Dorries has said far nastier things about our boyish Prime Minister than anyone in Labour has ever managed.

After the exploits of Pincher and Dorries, the Tories were due a punishment beating in Tamworth and Mid Bedfordshire.

That’s what they got.

But Labour have the momentum with them now.

And with the SNP collapsing in ­Scotland, Starmer’s path to power is looking clear.

Meaningless waffle

Doubts remain.

Not least about the Labour leader.

“I’ve always voted Tory but it needs a change,” one local told my colleague Oliver Harvey before the Tamworth vote.

“Let’s give Labour a chance — but there’s something about Keir Starmer I don’t like.”

Starmer has undoubtedly done a good job at removing the stench of extremism around Labour.

Sir Keir is clever enough to throw the hard left in his party a juicy bone from time to time — vowing to make private schools pay VAT, promising to crack down on non-dom tax exiles, swearing to build new towns that will solve our housing crisis.
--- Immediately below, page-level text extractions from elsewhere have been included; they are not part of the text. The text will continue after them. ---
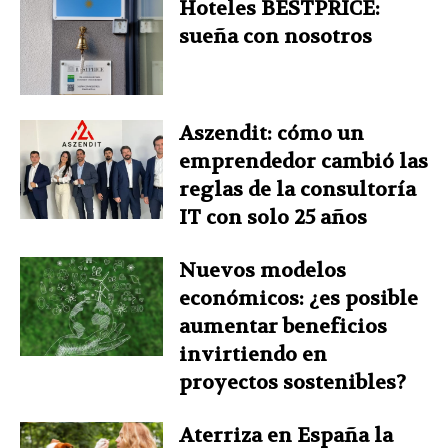
Hoteles BESTPRICE:
sueña con nosotros
Aszendit: cómo un
emprendedor cambió las
reglas de la consultoría
IT con solo 25 años
Nuevos modelos
económicos: ¿es posible
aumentar beneficios
invirtiendo en
proyectos sostenibles?
Aterriza en España la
None of these ideas will work.

Increasing the fees on private schools will simply drive thousands of kids into state schools and make private schools the province of the super-rich.

Hounding non-dom tax exiles will just make them move somewhere else.

And all of Starmer’s waffle about new houses is totally meaningless because he lacks the courage to say that an obvious reason for a shortage of housing is — immigration.

Rishi Sunak is young, smart, brave and energetic but undoubtedly carries on his slim shoulders the legacy of the four — count ’em — woefully mediocre Tory Prime Ministers who came before him.

And people vote for HOPE.

Hope is what gets us to the polling booth — the thought that our lives and the lives of those we love will get better.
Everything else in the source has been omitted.